You can pass in additional as_json options to be included in the payload.

@query_helper.update(
  as_json_options: { methods: [:last_ran_at] }
)

Preload

This is handy if you are loading other associations or methods with the as_json config and need to preload associations to avoid n+1 queries.

@query_helper.update(
  preload: [:association1, :association2]
)

or

@query_helper.update(
  preload: [association: [:child_association]]
)

Custom Sort and Filter mappings

QueryHelper will automatically determine which sql aliases to run filtering and sorting on. In cases where this doesn't work, you can provide your own custom mappings so QueryHelper knows how to correctly sort and filter. One common example of this is when you run a select * from resource1 but pass resource2 in as the model.

@query_helper.update(
  custom_mappings: {
    "alias" => "complex_sql_function"
  }
)

To indicate that a custom mapping refers to an aggregate function use the following:

@query_helper.update(
  custom_mappings: {
    "alias" => { sql_expression: "MAX(resouce.age)", aggregate: true }
  }
)

Single Record Queries

If you only want to return a single result, but still want to be able to use some of the other functionality of QueryHelper, you can set single_record to true in the QueryHelper object.

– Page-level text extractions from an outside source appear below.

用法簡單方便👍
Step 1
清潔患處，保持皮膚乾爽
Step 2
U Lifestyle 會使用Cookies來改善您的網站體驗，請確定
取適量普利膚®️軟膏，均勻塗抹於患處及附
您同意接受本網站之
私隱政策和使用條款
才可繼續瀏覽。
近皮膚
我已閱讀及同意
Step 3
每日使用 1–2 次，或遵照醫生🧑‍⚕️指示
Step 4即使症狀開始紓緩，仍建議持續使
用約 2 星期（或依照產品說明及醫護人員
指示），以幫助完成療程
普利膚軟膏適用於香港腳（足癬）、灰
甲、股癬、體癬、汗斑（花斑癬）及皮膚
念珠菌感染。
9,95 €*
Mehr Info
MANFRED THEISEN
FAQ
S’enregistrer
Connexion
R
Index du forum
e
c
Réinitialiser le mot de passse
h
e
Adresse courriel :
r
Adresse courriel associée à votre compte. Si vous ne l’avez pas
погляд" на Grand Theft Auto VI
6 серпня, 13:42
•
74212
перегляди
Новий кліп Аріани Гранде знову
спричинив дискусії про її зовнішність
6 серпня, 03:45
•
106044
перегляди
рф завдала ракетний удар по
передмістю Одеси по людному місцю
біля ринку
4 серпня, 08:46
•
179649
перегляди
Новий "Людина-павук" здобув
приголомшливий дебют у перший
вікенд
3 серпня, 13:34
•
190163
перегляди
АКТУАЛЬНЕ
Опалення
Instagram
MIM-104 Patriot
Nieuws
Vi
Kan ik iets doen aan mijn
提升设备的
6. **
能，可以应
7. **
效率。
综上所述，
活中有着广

@query_helper.single_record = true

or

@query_helper.update(
  single_record: true
)

Single Record Payload

{
  "data": {
    "id": 1,
    "attribute_1": "string_attribute",
    "attribute_2": 12345,
    "attribute_3": 0.3423212
  }
}

Contributing

Bug reports and pull requests are welcome on GitHub at https://github.com/patterninc/query_helper. This project is intended to be a safe, welcoming space for collaboration, and contributors are expected to adhere to the Contributor Covenant code of conduct.

License

The gem is available as open source under the terms of the MIT License.

Code of Conduct

Everyone interacting in the QueryHelper project’s codebases, issue trackers, chat rooms and mailing lists is expected to follow the code of conduct.